Angela Merkel propone un mercato comune tra Usa e Unione europea.
Il 2 gennaio 2007, alla vigilia del suo viaggio negli Usa in qualità di presidente di turno dell'Unione europea, il cancelliere tedesco Angela Merkel ha lanciato un proposta di integrazione economia tra Stati Uniti e Unione europea.
Una battuta:« I nostri sistemi economici sono basati sugli stessi valori, dobbiamo fare attenzione a non allontanarci, ma al contrario avvicinarci perché ci sono evidenti vantaggi per ambo le parti. Una maggiore armonia fra le 27 Nazioni dell'Ue e gli Stati Uniti aumenterebbe il volume degli scambi e degli investimenti. In Europa abbiamo accumulato una certa esperienza in fatto di mercato unico che potremmo applicare a livello transatlantico. Con l'aumento della globalizzazione, questa potrebbe essere una buona base per una cooperazione».Ecco parte dell'intervista del Financial Times, mentre QUI la trascrizione completa dell'intervista.
TRANSATLANTIC ECONOMIC PARTNERSHIP
FT: Chancellor, you talk of seeking a new transatlantic partnership with the US during the German presidency of the EU and G8. How do you plan to improve the transatlantic relationship?
Ms Merkel: At the forthcoming EU-US summit we want to talk about ever-closer economic co-operation. Our economic systems are based on the same values. The EU and the US have sophisticated patent legislation. We have regulatory mechanisms governing our financial markets. We should be looking for ways to keep developing these together at a transatlantic level. We must watch out that we do not drift apart, but instead come closer together, where there are clear advantages for both sides.
For example, it causes unnecessary friction for patent rules in the US to be structured differently from those in the EU. I think our economies can save a lot of money and effort, in stock market share offerings, for instance, or in setting technical standards. We face the same tough competition from Asian markets, and from Latin America in the future. We must join forces and co-operate, for instance in the fight for better intellectual property protection in the global market.
FT: Matthias Wissmann, your fellow member of the Christian Democratic Union, has called for the creation of a transatlantic single market by 2015. Is this your target too?
Ms Merkel: I do not want to mention a specific date. But we have accumulated a certain expertise about single markets in Europe, which we can apply on the transatlantic level. With increasing globalisation, this can be a good basis for transatlantic co-operation. In the EU, we have also learnt how to combine the Anglo-Saxon and continental European legal systems, which are very different from one another. This is why I think transatlantic co-operation will in fact be more straightforward in many areas than might appear at first glance.
FT: Won’t countries such as China and Japan see this as a being a hostile, protectionist area?

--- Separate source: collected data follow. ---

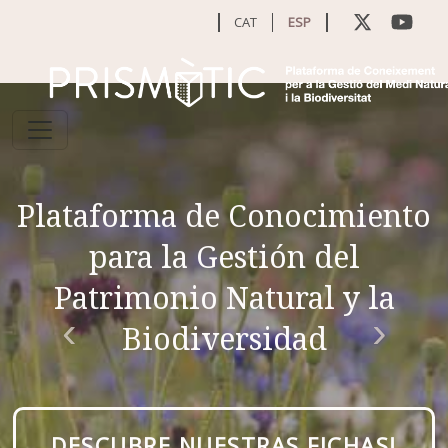
Pasar al contenido principal
CAT
ESP
Plataforma de Conocimiento
para la Gestión del
Patrimonio Natural y la
Biodiversidad
DESCUBRE NUESTRAS FICHAS!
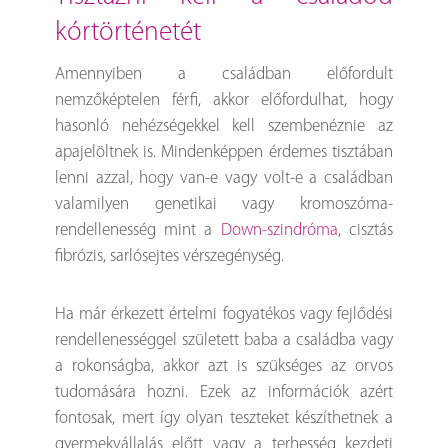
kórtörténetét
Amennyiben a családban előfordult
nemzőképtelen férfi, akkor előfordulhat, hogy
hasonló nehézségekkel kell szembenéznie az
apajelöltnek is. Mindenképpen érdemes tisztában
lenni azzal, hogy van-e vagy volt-e a családban
valamilyen genetikai vagy kromoszóma-
rendellenesség mint a
Down-szindróma
, cisztás
fibrózis, sarlósejtes vérszegénység.
Ha már érkezett értelmi fogyatékos vagy fejlődési
rendellenességgel született baba a családba vagy
a rokonságba, akkor azt is szükséges az orvos
tudomására hozni. Ezek az információk azért
fontosak, mert így olyan teszteket készíthetnek a
gyermekvállalás előtt vagy a terhesség kezdeti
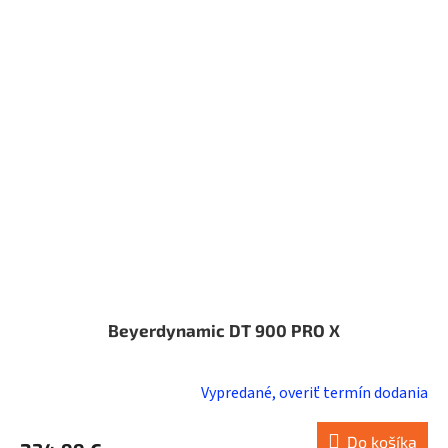
Beyerdynamic DT 900 PRO X
Vypredané, overiť termín dodania
Do košíka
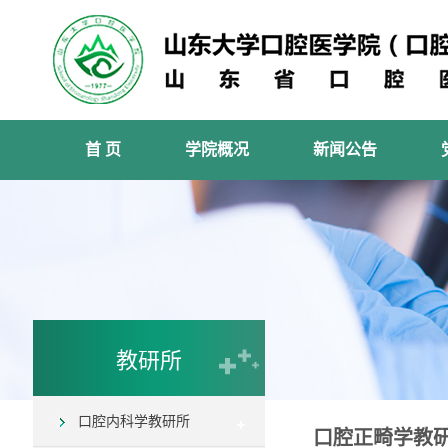
首 页
学院概况
新闻公告
教研所
口腔内科学教研所
口腔正畸学教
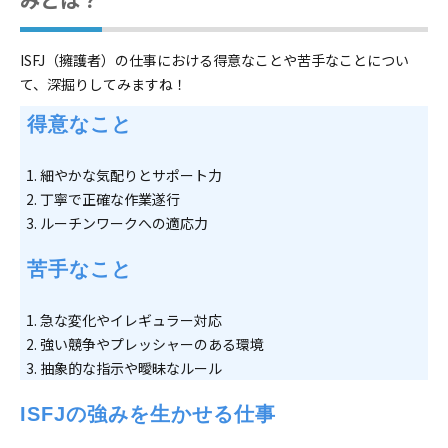
ISFJ（擁護者）の仕事における得意なことや苦手なことについ
て、深掘りしてみますね！
 得意なこと
細やかな気配りとサポート力
丁寧で正確な作業遂行
ルーチンワークへの適応力
 苦手なこと
急な変化やイレギュラー対応
強い競争やプレッシャーのある環境
抽象的な指示や曖昧なルール
ISFJの強みを生かせる仕事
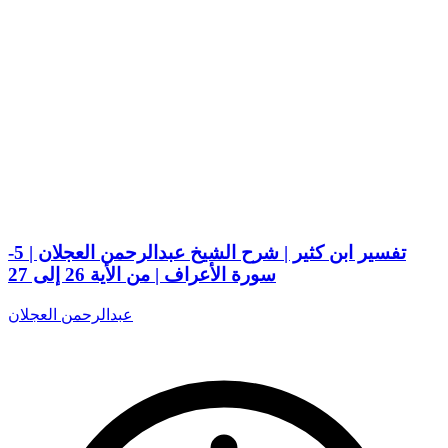
تفسير ابن كثير | شرح الشيخ عبدالرحمن العجلان | 5-
سورة الأعراف | من الأية 26 إلى 27
عبدالرحمن العجلان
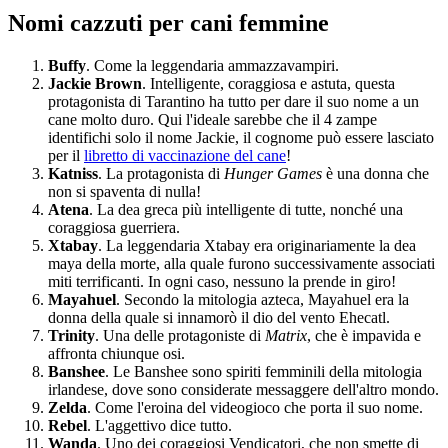
Nomi cazzuti per cani femmine
Buffy
. Come la leggendaria ammazzavampiri.
Jackie Brown
. Intelligente, coraggiosa e astuta, questa
protagonista di Tarantino ha tutto per dare il suo nome a un
cane molto duro. Qui l'ideale sarebbe che il 4 zampe
identifichi solo il nome Jackie, il cognome può essere lasciato
per il
libretto di vaccinazione del cane
!
Katniss
. La protagonista di
Hunger Games
è una donna che
non si spaventa di nulla!
Atena
. La dea greca più intelligente di tutte, nonché una
coraggiosa guerriera.
Xtabay
. La leggendaria Xtabay era originariamente la dea
maya della morte, alla quale furono successivamente associati
miti terrificanti. In ogni caso, nessuno la prende in giro!
Mayahuel
. Secondo la mitologia azteca, Mayahuel era la
donna della quale si innamorò il dio del vento Ehecatl.
Trinity
. Una delle protagoniste di
Matrix
, che è impavida e
affronta chiunque osi.
Banshee
. Le Banshee sono spiriti femminili della mitologia
irlandese, dove sono considerate messaggere dell'altro mondo.
Zelda
. Come l'eroina del videogioco che porta il suo nome.
Rebel
. L'aggettivo dice tutto.
Wanda
. Uno dei coraggiosi Vendicatori, che non smette di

Ms Merkel: No, this partnership is not directed against anyone. Building bulkheads against Asia would be quite senseless, and certainly not in our interest. But no one can stop us from combining our efforts. Of course, if this works, it will make us stronger competitors. But this is certainly not about restricting trade in any way. We want to keep talking in the framework of the Doha round, at the level of the World Trade Organisation. We will all have to make concessions there.
FT: Are you also discussing new rules for hedge funds with the US?
Ms Merkel: I have the feeling that the US and Great Britain are watching the development of the hedge fund sector very closely, as we are. Nobody is talking about abolishing these instruments. But we must react to the growing importance of these funds internationally, and to the fact that they are far less transparent than other capital market instruments. This is something we must talk about. The result does not have to be new legislation. It can be self-regulation or improved supervision. But I think it is right to talk about this in the framework of our G8 presidency because it is not something that can be addressed at the national level.